Yukarıda savunmadaki önemlerini belirttiğimiz Udoh ile Vesely’nin birlikte sahada olması aslında hücum açısından ciddi bir problem. Daha doğrusu problem olmalı. Üç sayı atamayan, hatta istikrarlı orta mesafe şut da atamayan iki uzunu sahada tutmak, alan açmayı imkansıza yakın hale getiriyor. Zaten net bir delicisi olmayan Fenerbahçe takımının bir de penetre alanı açamaması, kısaların çembere gitmesini iyice zorlaştırsa da Zeljko Obradovic, doğru alan paylaşımı yapıldığında, top hareket ettiğinde, iyi kararlar verildiğinde çok dar alanda bile olsa verimli hücum edilebileceğini hepimize kanıtladı. Çünkü topu boyalı alana sokmanın tek yolu penetre değil. İkili oyunlarla ya da çembere yakın pozisyon alan uzununuza pasla da bunu yapmak mümkün. Zeljko Obradovic, sırtı dönük oyunlarla, Ekpe Udoh’un kısa devrilmeleriyle, uzundan uzuna paslarla bir şekilde rakip savunmayı boyalı alana toplayıp buradan dışarı çıkan paslarla dengelerini bozmayı başarıyor. Hatta yer yer Udoh/Vesely’nin yanına Kalinic’i de ekleyip, oyun üstünlüğünü elde tutabilmesi, Obradovic’in “modern basketbolun doğrularına” çektiği bir orta parmak gibi de düşünülebilir.
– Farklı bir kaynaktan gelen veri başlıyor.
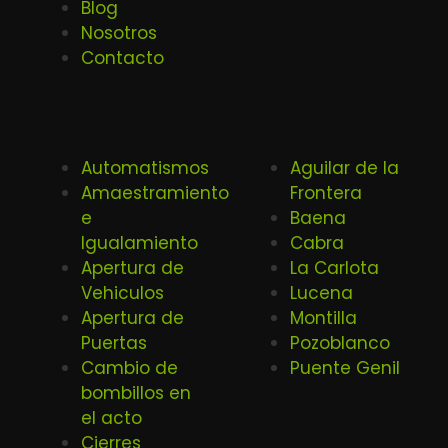
Blog
Nosotros
Contacto
Automatismos
Aguilar de la
Amaestramiento
Frontera
e
Baena
Igualamiento
Cabra
Apertura de
La Carlota
Vehiculos
Lucena
Apertura de
Montilla
Puertas
Pozoblanco
Cambio de
Puente Genil
bombillos en
el acto
Cierres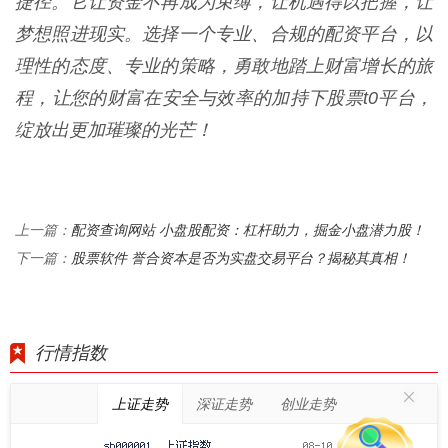
捷径。它让资金不再成为束缚，让机遇得以把握，让
梦想照进现实。选择一个专业、合规的配资平台，以
理性的态度、专业的策略，勇敢地踏上财富增长的旅
程，让您的财富在安全与效率的加持下股票t0平台，
绽放出更加璀璨的光芒！
配资查询网站 小盘股配资：杠杆助力，掘金小盘潜力股！
上一篇：
股票软件 誉合资本是否为实盘交易平台？揭秘其真相！
下一篇：
行情指数
上证走势
深证走势
创业走势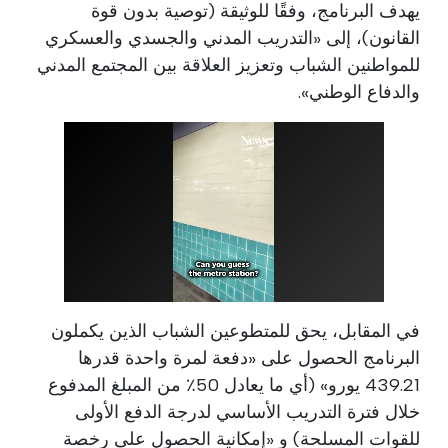
يهدف البرنامج، وفقًا للوثيقة (توصية بدون قوة
القانون)، إلى «التدريب المدني والجسدي والعسكري
للمواطنين الشباب وتعزيز العلاقة بين المجتمع المدني
والدفاع الوطني».
في المقابل، يحق للمتطوعين الشباب الذين يكملون
البرنامج الحصول على «دفعة لمرة واحدة قدرها
439.21 يورو» (أي ما يعادل 50٪ من المبلغ المدفوع
خلال فترة التدريب الأساسي لدرجة الدفع الأولى
للقوات المسلحة) و «إمكانية الحصول على رخصة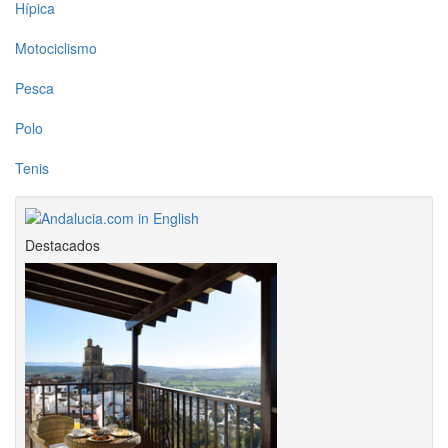
Hípica
Motociclismo
Pesca
Polo
Tenis
Destacados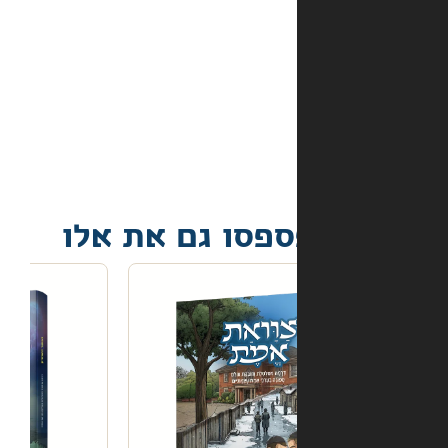
מה
קורה
אם
הספר
הגיע
פגום?
פסו גם את אלו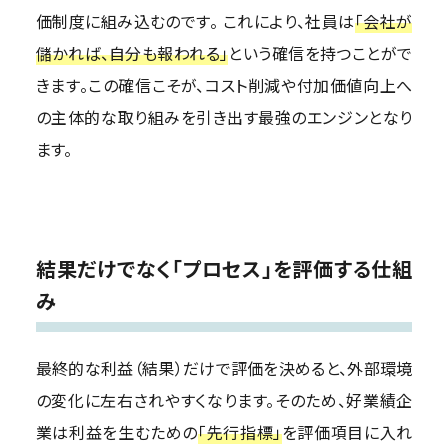
価制度に組み込むのです。 これにより、社員は
「会社が
儲かれば、自分も報われる」
という確信を持つことがで
きます。この確信こそが、コスト削減や付加価値向上へ
の主体的な取り組みを引き出す最強のエンジンとなり
ます。
結果だけでなく「プロセス」を評価する仕組
み
最終的な利益（結果）だけで評価を決めると、外部環境
の変化に左右されやすくなります。そのため、好業績企
業は利益を生むための
「先行指標」
を評価項目に入れ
Savunmanın hücumu tetiklemesi buradaki en kritik nokta. Sarı lacivertli ekip rakibini durdurdukça oyun ritmi yükselen, savunmadan yarattığı enerjiyle hücumunu da ayağa kaldırabilen bir takım. Bazı takımlar hücum işledikçe savunmasını sertleştirir. Fenerbahçe ise tam tersi: Savunma iyi oluyorsa öz güven artıyor, hücum daha ritimli ve akıcı hale geliyor. Set temposu düştüğünde, yarı saha hücumu yürüyerek oynandığında, top bir kişinin elinde fazla kaldığında elbette hücumda tıkanıklıklar yaşanabiliyor, tıpkı normal sezonun son bölümündeki gibi ama o tip dönemlerde bile savunmanızla ayakta kalıp, maça tutunabiliyorsanız, bu önemli bir avantajdır. Fenerbahçe de buna sahip.